*** SUPPLIED MATERIAL ***
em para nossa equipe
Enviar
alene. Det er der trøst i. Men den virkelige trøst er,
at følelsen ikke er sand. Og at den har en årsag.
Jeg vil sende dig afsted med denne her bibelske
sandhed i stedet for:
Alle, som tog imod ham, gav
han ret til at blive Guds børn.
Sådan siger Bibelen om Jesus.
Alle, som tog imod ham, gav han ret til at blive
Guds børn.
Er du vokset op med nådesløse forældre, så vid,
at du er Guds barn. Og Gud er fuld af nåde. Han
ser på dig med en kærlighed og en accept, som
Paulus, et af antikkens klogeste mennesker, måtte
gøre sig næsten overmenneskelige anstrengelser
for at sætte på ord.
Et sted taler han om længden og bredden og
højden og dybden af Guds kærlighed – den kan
*** End of SUPPLIED MATERIAL ***
▶ [THE TASK]:
Write out the entries above once more, without altering anything.

▶ [RESPONSE BELOW]:
em para nossa equipe
Enviar
alene. Det er der trøst i. Men den virkelige trøst er,
at følelsen ikke er sand. Og at den har en årsag.
Jeg vil sende dig afsted med denne her bibelske
sandhed i stedet for:
Alle, som tog imod ham, gav
han ret til at blive Guds børn.
Sådan siger Bibelen om Jesus.
Alle, som tog imod ham, gav han ret til at blive
Guds børn.
Er du vokset op med nådesløse forældre, så vid,
at du er Guds barn. Og Gud er fuld af nåde. Han
ser på dig med en kærlighed og en accept, som
Paulus, et af antikkens klogeste mennesker, måtte
gøre sig næsten overmenneskelige anstrengelser
for at sætte på ord.
Et sted taler han om længden og bredden og
højden og dybden af Guds kærlighed – den kan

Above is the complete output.